PHP
Securely Hash Passwords with Bcrypt in PHP
Learn how to securely hash user passwords using PHP's `password_hash` function with the Bcrypt algorithm, preventing rainbow table attacks and making brute-forcing difficult.
<?php
/**
* Hashes a plaintext password using the Bcrypt algorithm.
* @param string $password The plaintext password.
* @return string The hashed password.
*/
function hashPassword(string $password): string
{
// PASSWORD_BCRYPT is currently the strongest algorithm provided by password_hash
// PASSWORD_DEFAULT constantly updates to the strongest available hash algorithm
return password_hash($password, PASSWORD_BCRYPT, ['cost' => 12]);
}
/**
* Verifies a plaintext password against a stored hashed password.
* @param string $password The plaintext password to check.
* @param string $hashedPassword The hashed password from the database.

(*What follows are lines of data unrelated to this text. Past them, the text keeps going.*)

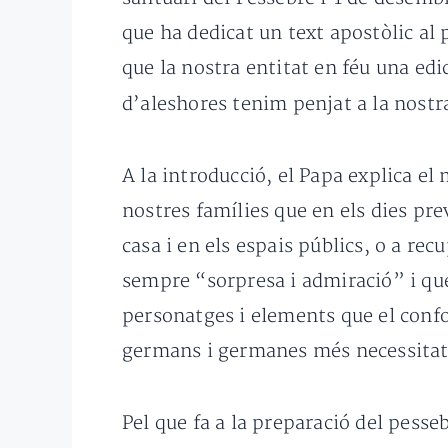
que ha dedicat un text apostòlic a
que la nostra entitat en féu una edi
d’aleshores tenim penjat a la nostr
A la introducció, el Papa explica el
nostres famílies que en els dies pr
casa i en els espais públics, o a re
sempre “sorpresa i admiració” i 
personatges i elements que el confo
germans i germanes més necessitat
Pel que fa a la preparació del pess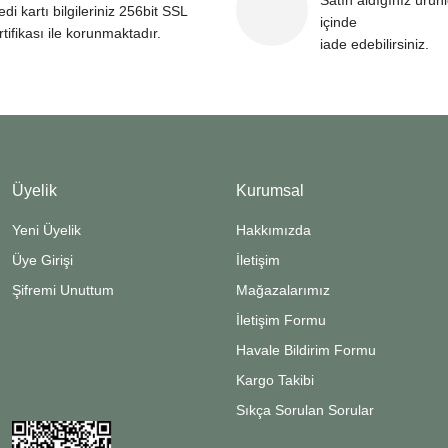
Satın aldığınız ürün
edi kartı bilgileriniz 256bit SSL
içinde
rtifikası ile korunmaktadır.
iade edebilirsiniz.
Üyelik
Kurumsal
Yeni Üyelik
Hakkımızda
Üye Girişi
İletişim
Şifremi Unuttum
Mağazalarımız
İletişim Formu
Havale Bildirim Formu
Kargo Takibi
Sıkça Sorulan Sorular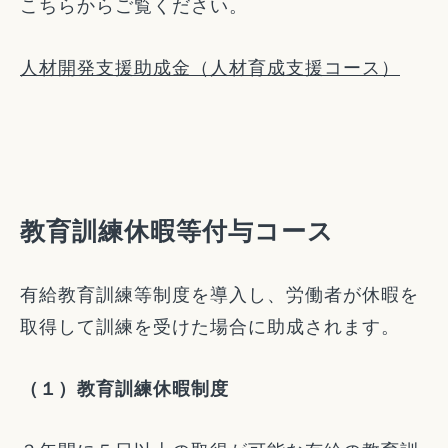
こちらからご覧ください。
人材開発支援助成金（人材育成支援コース）
教育訓練休暇等付与コース
有給教育訓練等制度を導入し、労働者が休暇を
取得して訓練を受けた場合に助成されます。
（１）教育訓練休暇制度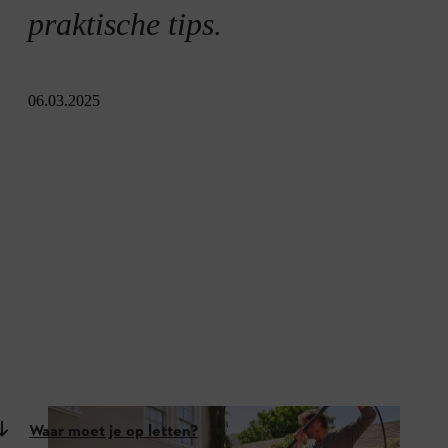
praktische tips.
06.03.2025
Waar moet je op letten?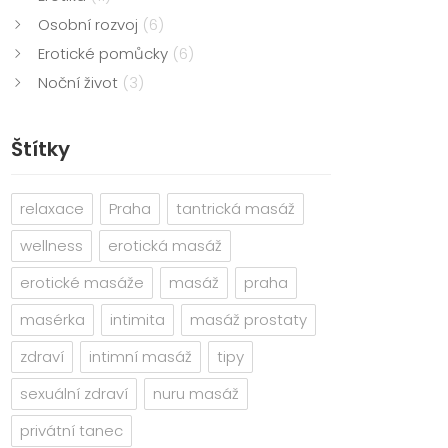
Osobní rozvoj
(6)
Erotické pomůcky
(6)
Noční život
(3)
Štítky
relaxace
Praha
tantrická masáž
wellness
erotická masáž
erotické masáže
masáž
praha
masérka
intimita
masáž prostaty
zdraví
intimní masáž
tipy
sexuální zdraví
nuru masáž
privátní tanec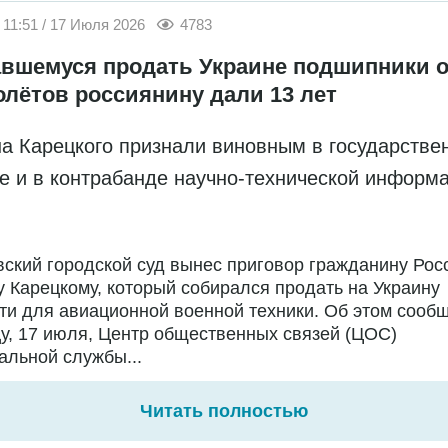
11:51 / 17 Июля 2026
4783
вшемуся продать Украине подшипники о
олётов россиянину дали 13 лет
а Карецкого признали виновным в государстве
е и в контрабанде научно-технической информ
ский городской суд вынес приговор гражданину Рос
 Карецкому, который собирался продать на Украину
ти для авиационной военной техники. Об этом сообщ
у, 17 июля, Центр общественных связей (ЦОС)
льной службы...
Читать полностью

* @return bool True if the password matches, false otherwise.
*/
function verifyPassword(string $password, string $hashedPassword): bool
{
return password_verify($password, $hashedPassword);
}
// Example Usage:
$userPassword = 'MySuperSecurePassword123!';
$hashedPswd = hashPassword($userPassword);
echo "Original Password: " . $userPassword . "
";
echo "Hashed Password: " . $hashedPswd . "
";
// Simulate user login attempt
$loginAttempt = 'MySuperSecurePassword123!';
if (verifyPassword($loginAttempt, $hashedPswd)) {
echo "Login successful!
";
} else {
echo "Login failed!
";
}
// Simulate wrong password
$wrongAttempt = 'WrongPassword456';
if (verifyPassword($wrongAttempt, $hashedPswd)) {
echo "Login successful (this should not happen)!
";
} else {
echo "Login failed (as expected)!
";
}
// Optionally rehash if the cost factor needs to be updated or algorithm changed
if (password_needs_rehash($hashedPswd, PASSWORD_BCRYPT, ['cost' => 13])) {
$newHashedPswd = hashPassword($userPassword); // using the same original password
echo "Password needs rehash. New hash: " . $newHashedPswd . "
";
}
?>
How it works: This PHP snippet demonstrates how to securely hash and verify user passwords using `password_hash` and `password_verify` functions. It leverages the Bcrypt algorithm (recommended for its robustness and adaptive nature) and a configurable cost factor. Storing passwords as secure hashes, not plaintext, is critical to protect user data even if your database is compromised. The `password_needs_rehash` function also allows for automatically updating hashes to stronger configurations over time.